Provision Language
3. Development and Registration
3.1 Development timelines. Licensee will use reasonable efforts to research and develop the Licensed Product through Phase 2 and, if the Licensed Product is determined to meet Licensee’s target regimen profile (“TRP”) and strategic objectives and receives marketing approval, help facilitate the distribution of the Licensed Products in the Field in the Target Countries (which Target Countries will be prioritized by Licensee based on cost-effectiveness, impact and other relevant factors) and in accordance with Licensee’s charitable mission, strategies, and priorities. In conducting its research, development, and other activities for the Licensed Product, Licensee will adhere with the then-current open access policy and Global Access objectives of the Bill & Melinda Gates Foundation (see https://www.gatesfoundation.org/How-We-Work/General-Information/Open-Access-Policy and https://www.gatesfoundation.org/How-We-Work/General-Information/Global-Access-Statement). In addition, subject to applicable laws and regulations, Licensee will broadly share data and results of its research and development of the Licensed Product, including with other collaborations and public-private partnerships working to develop new TB drugs and drug regimens.
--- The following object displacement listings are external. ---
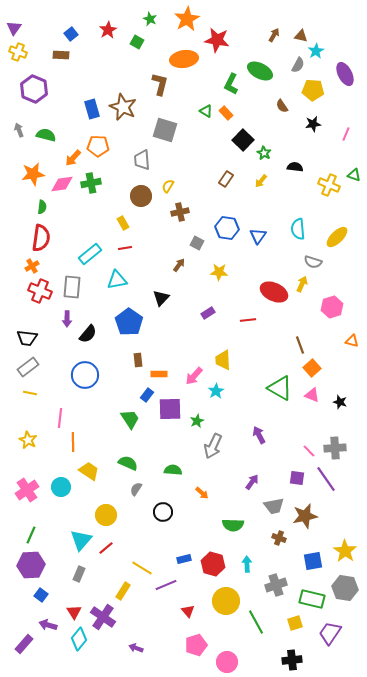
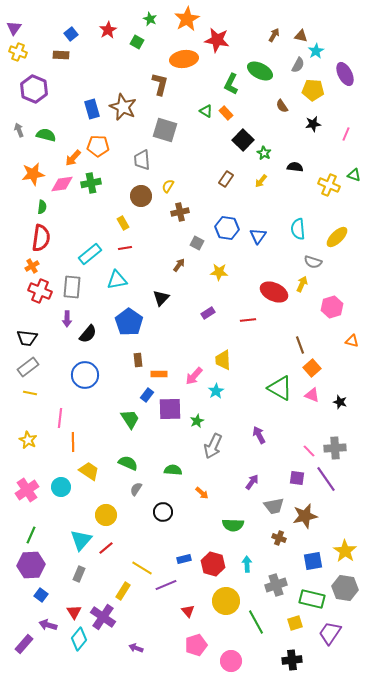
pink circle at (227, 662): moved 4 px right, 1 px up
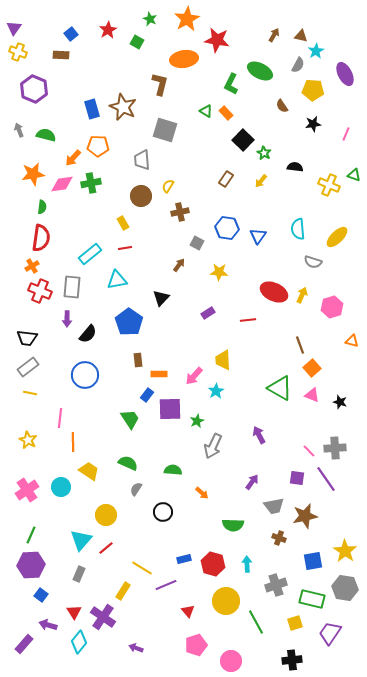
yellow arrow at (302, 284): moved 11 px down
cyan diamond at (79, 639): moved 3 px down
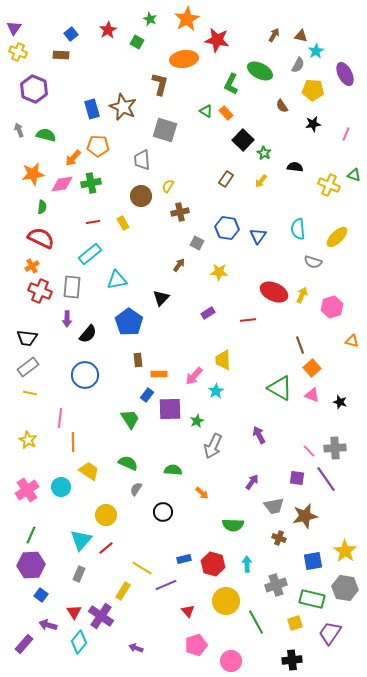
red semicircle at (41, 238): rotated 72 degrees counterclockwise
red line at (125, 248): moved 32 px left, 26 px up
purple cross at (103, 617): moved 2 px left, 1 px up
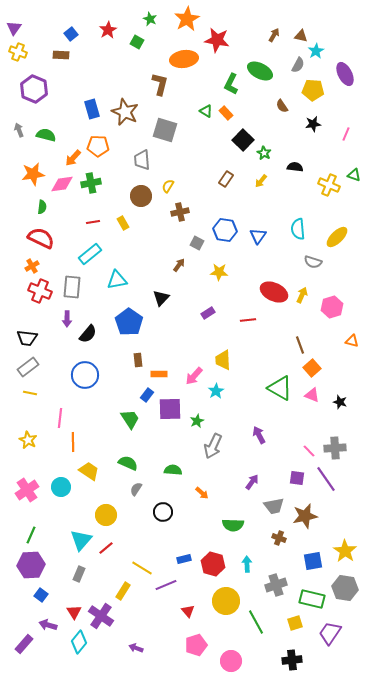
brown star at (123, 107): moved 2 px right, 5 px down
blue hexagon at (227, 228): moved 2 px left, 2 px down
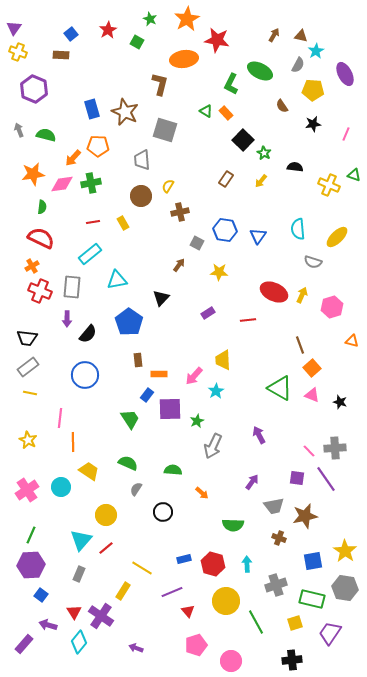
purple line at (166, 585): moved 6 px right, 7 px down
Licensee will be presumed to be in noncompliance of its diligence obligations hereunder if it fails to reach the milestones at the time points as defined in Exhibit C unless Licensee can demonstrate that its failure to achieve a particular milestone was caused by scientific or clinical findings, delays caused by ethics committees or regulatory authorities, third party claims, the inability to obtain access to other compositions or compounds on appropriate terms as needed for the intended drug regimen, the lack of late stage development partners or funding, or other similar unexpected events or delays, including events beyond its reasonable control. If it is determined that a failure of due diligence has occurred and is not reasonably cured or adequately rebutted within thirty (30) days of MPP’s written notice to Licensee of such failure, MPP will have the right to terminate the licenses granted to Licensee pursuant to Section 6.3 hereof. Such termination is MPP’s sole and exclusive remedy for failure to satisfy any of the requirements of this Section 3.1.